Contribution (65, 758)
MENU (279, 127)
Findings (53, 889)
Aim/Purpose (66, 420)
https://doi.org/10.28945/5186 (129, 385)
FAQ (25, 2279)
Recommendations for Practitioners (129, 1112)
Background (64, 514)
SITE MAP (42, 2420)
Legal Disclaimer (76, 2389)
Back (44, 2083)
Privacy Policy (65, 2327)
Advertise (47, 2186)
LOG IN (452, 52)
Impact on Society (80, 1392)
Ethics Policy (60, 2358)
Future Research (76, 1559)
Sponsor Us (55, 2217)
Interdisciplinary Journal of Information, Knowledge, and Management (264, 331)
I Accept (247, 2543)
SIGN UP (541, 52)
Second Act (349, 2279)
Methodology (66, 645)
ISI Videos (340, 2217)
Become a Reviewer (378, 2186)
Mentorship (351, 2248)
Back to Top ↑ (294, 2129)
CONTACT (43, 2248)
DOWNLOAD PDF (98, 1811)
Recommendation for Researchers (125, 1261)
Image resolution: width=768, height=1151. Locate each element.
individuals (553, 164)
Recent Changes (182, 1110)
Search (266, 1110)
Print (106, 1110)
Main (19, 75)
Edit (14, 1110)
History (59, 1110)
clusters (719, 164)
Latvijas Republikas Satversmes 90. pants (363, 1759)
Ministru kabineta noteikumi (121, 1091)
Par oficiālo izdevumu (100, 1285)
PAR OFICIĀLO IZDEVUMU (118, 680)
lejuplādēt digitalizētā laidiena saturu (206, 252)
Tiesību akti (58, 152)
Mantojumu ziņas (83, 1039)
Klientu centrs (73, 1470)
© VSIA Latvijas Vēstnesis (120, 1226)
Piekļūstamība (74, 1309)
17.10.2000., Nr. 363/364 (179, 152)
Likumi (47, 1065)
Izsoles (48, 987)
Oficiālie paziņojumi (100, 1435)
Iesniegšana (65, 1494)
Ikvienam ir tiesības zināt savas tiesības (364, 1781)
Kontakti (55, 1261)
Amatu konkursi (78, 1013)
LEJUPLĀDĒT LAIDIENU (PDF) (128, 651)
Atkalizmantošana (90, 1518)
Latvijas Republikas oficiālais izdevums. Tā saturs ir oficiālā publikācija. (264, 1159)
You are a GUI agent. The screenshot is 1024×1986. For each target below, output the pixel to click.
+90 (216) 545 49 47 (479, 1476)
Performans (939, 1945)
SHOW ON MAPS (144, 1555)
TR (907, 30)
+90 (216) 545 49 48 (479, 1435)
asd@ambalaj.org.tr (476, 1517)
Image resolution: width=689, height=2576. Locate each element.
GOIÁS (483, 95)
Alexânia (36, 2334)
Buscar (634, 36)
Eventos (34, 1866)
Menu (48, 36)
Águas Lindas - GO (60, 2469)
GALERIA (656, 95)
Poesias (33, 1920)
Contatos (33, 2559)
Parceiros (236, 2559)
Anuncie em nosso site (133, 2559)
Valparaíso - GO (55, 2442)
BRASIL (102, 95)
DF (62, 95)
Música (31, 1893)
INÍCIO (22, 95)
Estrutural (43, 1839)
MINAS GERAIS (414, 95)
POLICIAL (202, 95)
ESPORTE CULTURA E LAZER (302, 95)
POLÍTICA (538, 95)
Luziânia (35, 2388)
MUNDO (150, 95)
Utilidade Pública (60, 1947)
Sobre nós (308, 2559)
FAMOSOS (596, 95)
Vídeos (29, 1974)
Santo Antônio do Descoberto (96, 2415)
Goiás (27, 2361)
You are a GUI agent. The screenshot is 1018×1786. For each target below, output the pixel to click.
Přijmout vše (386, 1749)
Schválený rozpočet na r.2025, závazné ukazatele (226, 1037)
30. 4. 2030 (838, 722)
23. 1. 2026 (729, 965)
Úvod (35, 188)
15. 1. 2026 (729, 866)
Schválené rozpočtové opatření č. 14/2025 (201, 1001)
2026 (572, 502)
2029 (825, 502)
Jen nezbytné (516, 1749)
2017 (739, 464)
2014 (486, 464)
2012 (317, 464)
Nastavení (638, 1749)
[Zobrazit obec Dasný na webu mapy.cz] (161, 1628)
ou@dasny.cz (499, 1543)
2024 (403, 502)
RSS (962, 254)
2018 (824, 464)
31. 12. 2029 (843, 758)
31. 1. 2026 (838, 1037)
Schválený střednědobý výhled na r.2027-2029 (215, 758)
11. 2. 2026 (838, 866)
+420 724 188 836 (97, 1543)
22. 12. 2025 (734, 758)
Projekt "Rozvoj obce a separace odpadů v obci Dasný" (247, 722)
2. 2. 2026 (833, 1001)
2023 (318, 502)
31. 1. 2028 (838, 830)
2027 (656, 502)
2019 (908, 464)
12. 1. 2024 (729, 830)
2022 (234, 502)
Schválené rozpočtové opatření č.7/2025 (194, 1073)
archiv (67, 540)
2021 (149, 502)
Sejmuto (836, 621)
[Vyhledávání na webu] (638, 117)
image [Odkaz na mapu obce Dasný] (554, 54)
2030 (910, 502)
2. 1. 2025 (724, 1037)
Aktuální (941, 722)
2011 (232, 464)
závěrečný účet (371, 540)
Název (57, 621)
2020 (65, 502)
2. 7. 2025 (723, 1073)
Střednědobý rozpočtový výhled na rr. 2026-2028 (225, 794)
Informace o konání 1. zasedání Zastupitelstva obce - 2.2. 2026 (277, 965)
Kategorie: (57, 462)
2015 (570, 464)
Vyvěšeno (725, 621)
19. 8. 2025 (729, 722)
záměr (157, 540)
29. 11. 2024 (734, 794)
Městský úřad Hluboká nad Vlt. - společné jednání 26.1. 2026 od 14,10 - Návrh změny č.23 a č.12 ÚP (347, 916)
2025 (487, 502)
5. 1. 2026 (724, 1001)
--
* _ACTIVITY_
Copy the entire listing exactly. Do not skip a line.

* _FINISHED TASK_
Contribution (65, 758)
MENU (279, 127)
Findings (53, 889)
Aim/Purpose (66, 420)
https://doi.org/10.28945/5186 (129, 385)
FAQ (25, 2279)
Recommendations for Practitioners (129, 1112)
Background (64, 514)
SITE MAP (42, 2420)
Legal Disclaimer (76, 2389)
Back (44, 2083)
Privacy Policy (65, 2327)
Advertise (47, 2186)
LOG IN (452, 52)
Impact on Society (80, 1392)
Ethics Policy (60, 2358)
Future Research (76, 1559)
Sponsor Us (55, 2217)
Interdisciplinary Journal of Information, Knowledge, and Management (264, 331)
I Accept (247, 2543)
SIGN UP (541, 52)
Second Act (349, 2279)
Methodology (66, 645)
ISI Videos (340, 2217)
Become a Reviewer (378, 2186)
Mentorship (351, 2248)
Back to Top ↑ (294, 2129)
CONTACT (43, 2248)
DOWNLOAD PDF (98, 1811)
Recommendation for Researchers (125, 1261)
Image resolution: width=768, height=1151. Locate each element.
individuals (553, 164)
Recent Changes (182, 1110)
Search (266, 1110)
Print (106, 1110)
Main (19, 75)
Edit (14, 1110)
History (59, 1110)
clusters (719, 164)
Latvijas Republikas Satversmes 90. pants (363, 1759)
Ministru kabineta noteikumi (121, 1091)
Par oficiālo izdevumu (100, 1285)
PAR OFICIĀLO IZDEVUMU (118, 680)
lejuplādēt digitalizētā laidiena saturu (206, 252)
Tiesību akti (58, 152)
Mantojumu ziņas (83, 1039)
Klientu centrs (73, 1470)
© VSIA Latvijas Vēstnesis (120, 1226)
Piekļūstamība (74, 1309)
17.10.2000., Nr. 363/364 (179, 152)
Likumi (47, 1065)
Izsoles (48, 987)
Oficiālie paziņojumi (100, 1435)
Iesniegšana (65, 1494)
Ikvienam ir tiesības zināt savas tiesības (364, 1781)
Kontakti (55, 1261)
Amatu konkursi (78, 1013)
LEJUPLĀDĒT LAIDIENU (PDF) (128, 651)
Atkalizmantošana (90, 1518)
Latvijas Republikas oficiālais izdevums. Tā saturs ir oficiālā publikācija. (264, 1159)
You are a GUI agent. The screenshot is 1024×1986. For each target below, output the pixel to click.
+90 (216) 545 49 47 (479, 1476)
Performans (939, 1945)
SHOW ON MAPS (144, 1555)
TR (907, 30)
+90 (216) 545 49 48 (479, 1435)
asd@ambalaj.org.tr (476, 1517)
Image resolution: width=689, height=2576. Locate each element.
GOIÁS (483, 95)
Alexânia (36, 2334)
Buscar (634, 36)
Eventos (34, 1866)
Menu (48, 36)
Águas Lindas - GO (60, 2469)
GALERIA (656, 95)
Poesias (33, 1920)
Contatos (33, 2559)
Parceiros (236, 2559)
Anuncie em nosso site (133, 2559)
Valparaíso - GO (55, 2442)
BRASIL (102, 95)
DF (62, 95)
Música (31, 1893)
INÍCIO (22, 95)
Estrutural (43, 1839)
MINAS GERAIS (414, 95)
POLICIAL (202, 95)
ESPORTE CULTURA E LAZER (302, 95)
POLÍTICA (538, 95)
Luziânia (35, 2388)
MUNDO (150, 95)
Utilidade Pública (60, 1947)
Sobre nós (308, 2559)
FAMOSOS (596, 95)
Vídeos (29, 1974)
Santo Antônio do Descoberto (96, 2415)
Goiás (27, 2361)
You are a GUI agent. The screenshot is 1018×1786. For each target below, output the pixel to click.
Přijmout vše (386, 1749)
Schválený rozpočet na r.2025, závazné ukazatele (226, 1037)
30. 4. 2030 (838, 722)
23. 1. 2026 (729, 965)
Úvod (35, 188)
15. 1. 2026 (729, 866)
Schválené rozpočtové opatření č. 14/2025 (201, 1001)
2026 (572, 502)
2029 (825, 502)
Jen nezbytné (516, 1749)
2017 (739, 464)
2014 (486, 464)
2012 (317, 464)
Nastavení (638, 1749)
[Zobrazit obec Dasný na webu mapy.cz] (161, 1628)
ou@dasny.cz (499, 1543)
2024 (403, 502)
RSS (962, 254)
2018 (824, 464)
31. 12. 2029 (843, 758)
31. 1. 2026 (838, 1037)
Schválený střednědobý výhled na r.2027-2029 (215, 758)
11. 2. 2026 (838, 866)
+420 724 188 836 (97, 1543)
22. 12. 2025 (734, 758)
Projekt "Rozvoj obce a separace odpadů v obci Dasný" (247, 722)
2. 2. 2026 (833, 1001)
2023 (318, 502)
31. 1. 2028 (838, 830)
2027 (656, 502)
2019 (908, 464)
12. 1. 2024 (729, 830)
2022 (234, 502)
Schválené rozpočtové opatření č.7/2025 (194, 1073)
archiv (67, 540)
2021 (149, 502)
Sejmuto (836, 621)
[Vyhledávání na webu] (638, 117)
image [Odkaz na mapu obce Dasný] (554, 54)
2030 (910, 502)
2. 1. 2025 (724, 1037)
Aktuální (941, 722)
2011 (232, 464)
závěrečný účet (371, 540)
Název (57, 621)
2020 (65, 502)
2. 7. 2025 (723, 1073)
Střednědobý rozpočtový výhled na rr. 2026-2028 (225, 794)
Informace o konání 1. zasedání Zastupitelstva obce - 2.2. 2026 (277, 965)
Kategorie: (57, 462)
2015 (570, 464)
Vyvěšeno (725, 621)
19. 8. 2025 (729, 722)
záměr (157, 540)
29. 11. 2024 (734, 794)
Městský úřad Hluboká nad Vlt. - společné jednání 26.1. 2026 od 14,10 - Návrh změny č.23 a č.12 ÚP (347, 916)
2025 (487, 502)
5. 1. 2026 (724, 1001)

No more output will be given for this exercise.